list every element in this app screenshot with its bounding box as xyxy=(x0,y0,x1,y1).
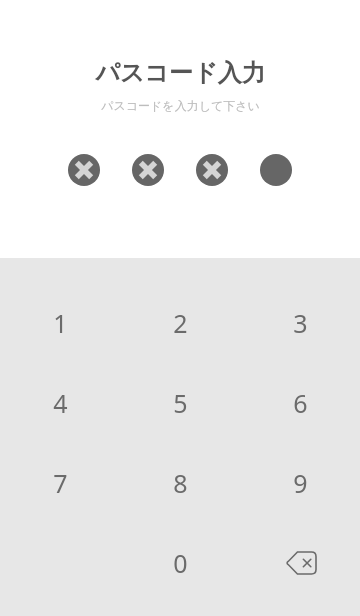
staticText: 9 xyxy=(293,466,308,500)
button[interactable]: 7 xyxy=(0,443,120,523)
button[interactable]: 1 xyxy=(0,283,120,363)
staticText: 6 xyxy=(293,386,308,420)
button[interactable]: 5 xyxy=(120,363,240,443)
button[interactable]: 9 xyxy=(240,443,360,523)
button[interactable]: Backspace xyxy=(240,523,360,603)
staticText: 5 xyxy=(173,386,188,420)
button[interactable]: 3 xyxy=(240,283,360,363)
staticText: 7 xyxy=(53,466,68,500)
staticText: 8 xyxy=(173,466,188,500)
button[interactable]: 8 xyxy=(120,443,240,523)
button[interactable]: 2 xyxy=(120,283,240,363)
button[interactable]: 0 xyxy=(120,523,240,603)
button[interactable]: 6 xyxy=(240,363,360,443)
staticText: 2 xyxy=(173,306,188,340)
staticText: 0 xyxy=(173,546,188,580)
staticText: パスコード入力 xyxy=(95,58,266,88)
staticText: 1 xyxy=(53,306,68,340)
staticText: 3 xyxy=(293,306,308,340)
staticText: 4 xyxy=(53,386,68,420)
staticText: パスコードを入力して下さい xyxy=(101,98,260,113)
button[interactable]: 4 xyxy=(0,363,120,443)
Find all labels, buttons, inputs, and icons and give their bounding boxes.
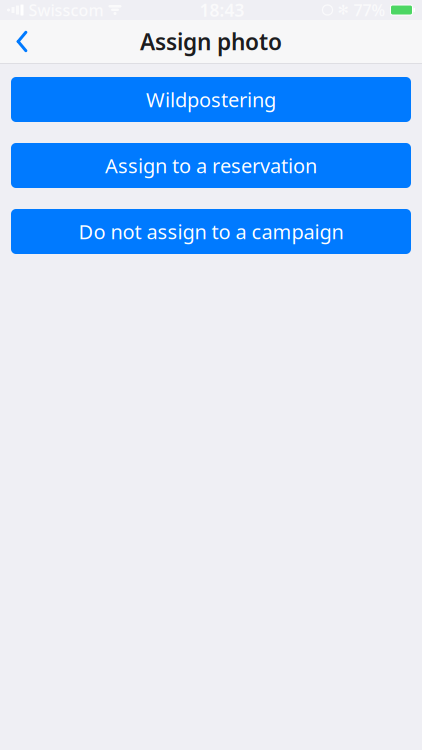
button[interactable]: Back — [0, 20, 44, 63]
staticText: 77% — [354, 0, 386, 21]
staticText: Wildpostering — [146, 86, 276, 113]
staticText: Do not assign to a campaign — [78, 218, 344, 245]
staticText: Swisscom — [28, 0, 104, 21]
staticText: Assign photo — [140, 26, 282, 56]
button[interactable]: Wildpostering — [11, 77, 411, 122]
staticText: ✻ — [338, 2, 348, 18]
button[interactable]: Assign to a reservation — [11, 143, 411, 188]
button[interactable]: Do not assign to a campaign — [11, 209, 411, 254]
staticText: 18:43 — [200, 0, 244, 22]
staticText: Assign to a reservation — [105, 152, 317, 179]
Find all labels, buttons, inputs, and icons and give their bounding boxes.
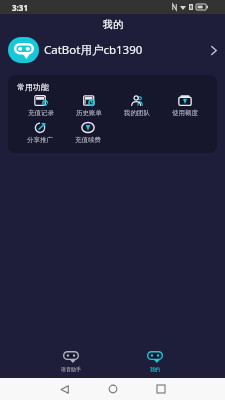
button[interactable]: CatBot用户cb1390 xyxy=(0,34,225,66)
staticText: 我的团队 xyxy=(124,109,150,117)
staticText: 我的 xyxy=(103,18,123,31)
staticText: 使用额度 xyxy=(172,109,198,117)
button[interactable]: 使用额度 xyxy=(161,95,209,117)
staticText: 语音助手 xyxy=(61,366,81,372)
staticText: 3:31 xyxy=(12,2,28,13)
staticText: CatBot用户cb1390 xyxy=(44,42,143,58)
button[interactable]: 我的团队 xyxy=(113,95,161,117)
button[interactable]: Back xyxy=(56,378,73,400)
button[interactable]: 充值记录 xyxy=(16,95,65,117)
button[interactable]: 历史账单 xyxy=(65,95,113,117)
button[interactable]: 分享推广 xyxy=(16,122,64,144)
staticText: 分享推广 xyxy=(27,136,53,144)
staticText: 充值续费 xyxy=(75,136,101,144)
staticText: 历史账单 xyxy=(76,109,102,117)
button[interactable]: 我的 xyxy=(136,351,173,372)
button[interactable]: 语音助手 xyxy=(52,351,89,372)
button[interactable]: Recents xyxy=(152,378,169,400)
staticText: 常用功能 xyxy=(17,82,49,92)
staticText: 我的 xyxy=(150,366,160,372)
button[interactable]: 充值续费 xyxy=(64,122,112,144)
button[interactable]: Home xyxy=(104,378,121,400)
staticText: 充值记录 xyxy=(28,109,54,117)
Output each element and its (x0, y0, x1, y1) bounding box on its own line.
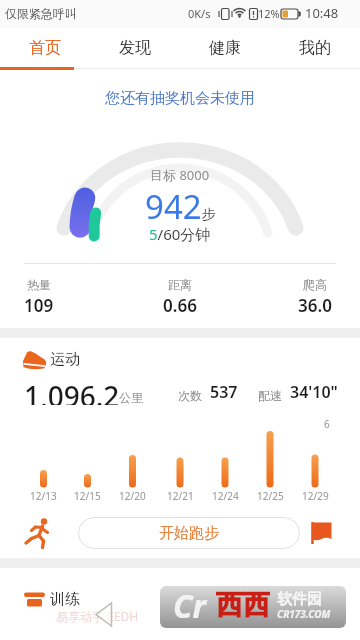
staticText: 0.66 (163, 294, 197, 316)
staticText: 热量 (27, 277, 51, 292)
staticText: 12/13 (30, 489, 57, 502)
button[interactable]: 训练 (50, 590, 130, 609)
button[interactable]: 首页 (0, 28, 90, 67)
button[interactable] (51, 134, 309, 250)
staticText: 5/60分钟 (149, 224, 211, 244)
staticText: Cr (173, 584, 207, 628)
staticText: 我的 (299, 38, 331, 58)
staticText: 0K/s (188, 6, 211, 21)
staticText: 开始跑步 (159, 524, 219, 543)
staticText: 您还有抽奖机会未使用 (105, 89, 255, 108)
staticText: 爬高 (303, 277, 327, 292)
staticText: 易享动手·EEDH (56, 608, 139, 624)
button[interactable]: 开始跑步 (78, 517, 300, 549)
staticText: 配速 (258, 388, 282, 403)
staticText: 12/20 (119, 489, 146, 502)
staticText: 12/25 (257, 489, 284, 502)
staticText: CR173.COM (277, 607, 331, 621)
staticText: 34'10" (290, 381, 338, 403)
staticText: 12/24 (212, 489, 239, 502)
staticText: 36.0 (298, 294, 332, 316)
staticText: 12/21 (167, 489, 194, 502)
staticText: 12% (258, 6, 280, 21)
staticText: 距离 (168, 277, 192, 292)
button[interactable]: 健康 (180, 28, 270, 67)
button[interactable]: 发现 (90, 28, 180, 67)
staticText: 训练 (50, 590, 80, 609)
staticText: 发现 (119, 38, 151, 58)
staticText: 12/15 (74, 489, 101, 502)
staticText: 109 (24, 294, 54, 316)
staticText: 软件园 (277, 590, 322, 608)
staticText: 目标 8000 (150, 166, 210, 184)
staticText: 健康 (209, 38, 241, 58)
button[interactable] (24, 514, 52, 552)
button[interactable]: 我的 (270, 28, 360, 67)
button[interactable]: 您还有抽奖机会未使用 (0, 70, 360, 126)
staticText: 12/29 (302, 489, 329, 502)
staticText: 10:48 (305, 4, 339, 22)
staticText: 942步 (145, 184, 216, 224)
staticText: 运动 (50, 350, 80, 369)
button[interactable]: 运动 (50, 350, 130, 369)
staticText: 6 (324, 417, 330, 430)
staticText: 首页 (29, 38, 61, 58)
staticText: 次数 (178, 388, 202, 403)
staticText: 537 (210, 381, 238, 403)
staticText: 仅限紧急呼叫 (5, 6, 77, 21)
staticText: 1,096.2 (24, 377, 120, 405)
staticText: 西西 (216, 588, 270, 620)
staticText: 公里 (119, 390, 143, 405)
button[interactable] (306, 516, 340, 548)
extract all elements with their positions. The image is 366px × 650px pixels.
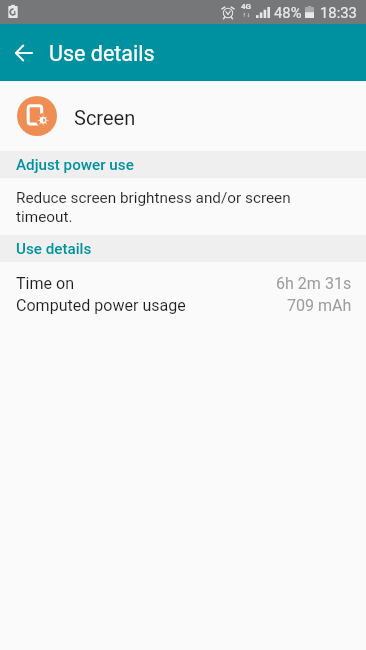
staticText: 709 mAh (287, 296, 352, 315)
staticText: Time on (16, 274, 75, 293)
staticText: Use details (16, 240, 92, 258)
button[interactable]: Back (0, 29, 48, 77)
button[interactable]: Computed power usage (0, 294, 366, 316)
staticText: Adjust power use (16, 156, 134, 174)
staticText: 6h 2m 31s (276, 274, 352, 293)
staticText: 4G (241, 2, 252, 11)
staticText: Reduce screen brightness and/or screen t… (16, 189, 346, 226)
button[interactable]: Time on (0, 272, 366, 294)
staticText: Use details (49, 41, 155, 66)
staticText: Computed power usage (16, 296, 186, 315)
staticText: Screen (74, 106, 136, 129)
staticText: 48% (274, 4, 302, 21)
staticText: 18:33 (320, 4, 357, 21)
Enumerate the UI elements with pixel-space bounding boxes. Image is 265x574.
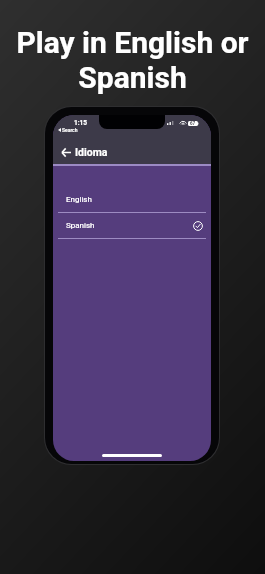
staticText: 1:15 <box>74 119 88 127</box>
staticText: Spanish <box>66 221 95 230</box>
staticText: Search <box>62 127 78 133</box>
button[interactable]: Spanish <box>53 213 211 239</box>
staticText: Idioma <box>75 146 108 158</box>
staticText: English <box>66 195 92 204</box>
button[interactable]: English <box>53 187 211 213</box>
staticText: 67 <box>190 121 196 126</box>
staticText: Play in English or Spanish <box>0 25 265 95</box>
button[interactable]: Back <box>58 144 74 160</box>
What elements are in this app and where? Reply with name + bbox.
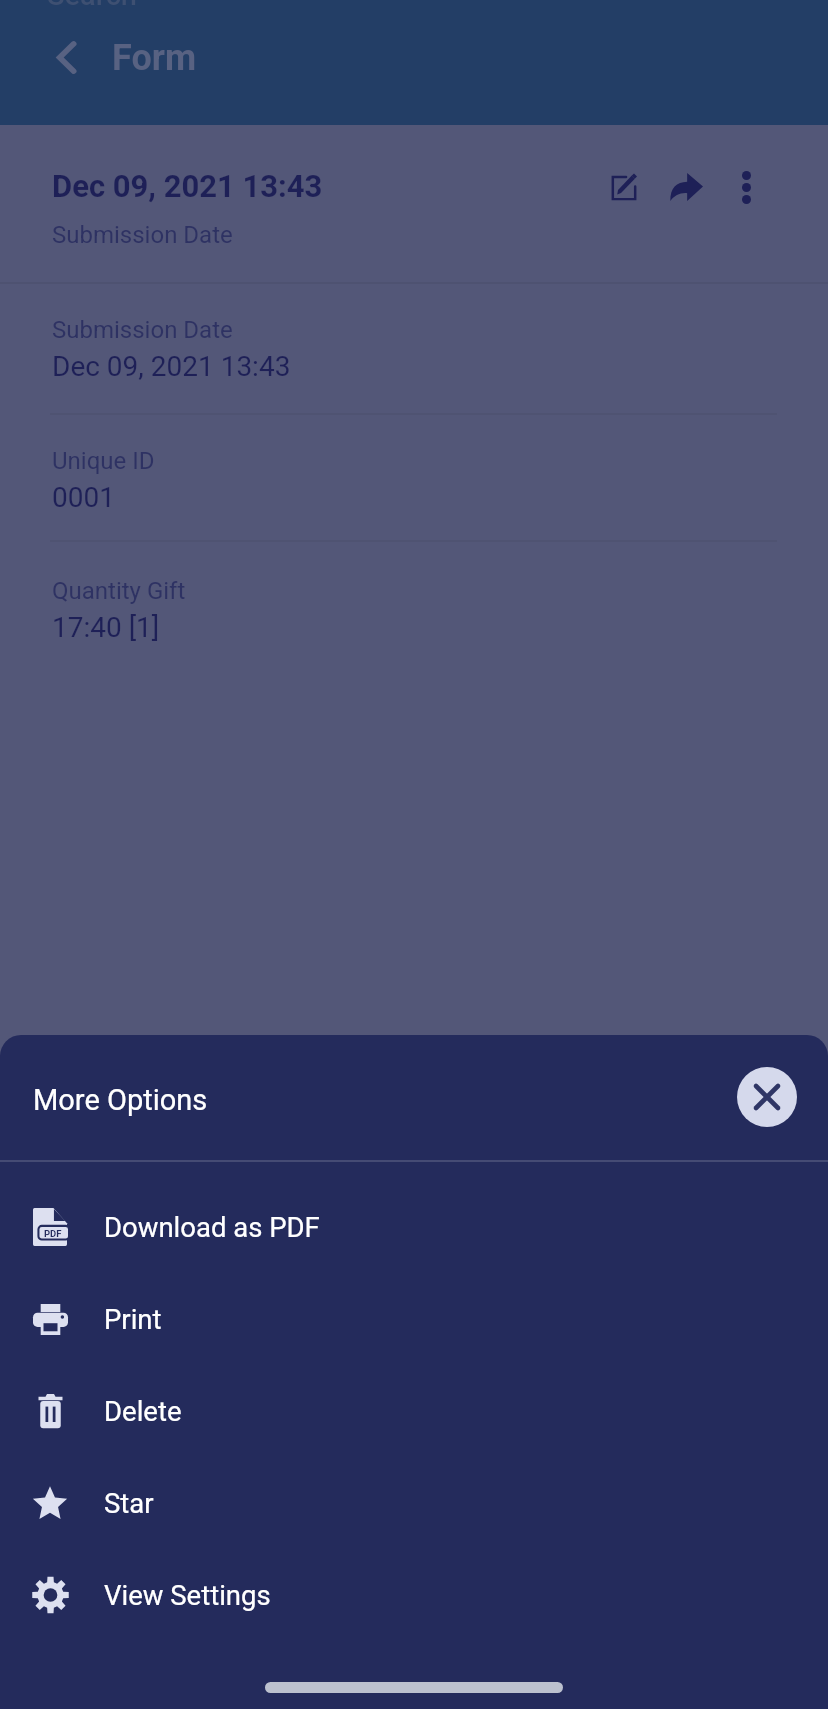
button[interactable]: Close xyxy=(737,1067,797,1127)
staticText: Submission Date xyxy=(52,316,233,344)
staticText: Print xyxy=(104,1303,162,1335)
button[interactable]: Star xyxy=(0,1457,828,1549)
button[interactable]: Back xyxy=(30,26,102,88)
staticText: Download as PDF xyxy=(104,1211,320,1243)
button[interactable]: Delete xyxy=(0,1365,828,1457)
staticText: Search xyxy=(47,0,137,12)
staticText: Quantity Gift xyxy=(52,577,186,605)
button[interactable]: Share xyxy=(662,163,710,211)
button[interactable]: Edit xyxy=(600,163,648,211)
staticText: Dec 09, 2021 13:43 xyxy=(52,350,291,383)
staticText: 0001 xyxy=(52,481,115,514)
button[interactable]: More options xyxy=(722,163,770,211)
staticText: More Options xyxy=(33,1083,208,1117)
staticText: Delete xyxy=(104,1395,182,1427)
button[interactable]: PDF xyxy=(0,1181,828,1273)
staticText: Form xyxy=(112,37,197,79)
button[interactable]: Print xyxy=(0,1273,828,1365)
staticText: View Settings xyxy=(104,1579,271,1611)
staticText: Submission Date xyxy=(52,221,233,249)
staticText: Star xyxy=(104,1487,154,1519)
staticText: PDF xyxy=(44,1228,62,1239)
staticText: Dec 09, 2021 13:43 xyxy=(52,168,323,204)
staticText: 17:40 [1] xyxy=(52,611,160,644)
button[interactable]: View Settings xyxy=(0,1549,828,1641)
staticText: Unique ID xyxy=(52,447,155,475)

[TASK STATEMENT] Whenever a line above contains "bounding", copy that line.

[REPLY TO THE EXERCISE]
list every element in this app screenshot with its bounding box as xyxy=(x0,y0,x1,y1).
Find all labels, buttons, inputs, and icons and give their bounding boxes.
Find all labels, buttons, inputs, and icons and give their bounding boxes.
Output each element and its (x0, y0, x1, y1) bounding box on its own line.
Enumerate the UI elements with pixel-space bounding boxes. Image is 265x574.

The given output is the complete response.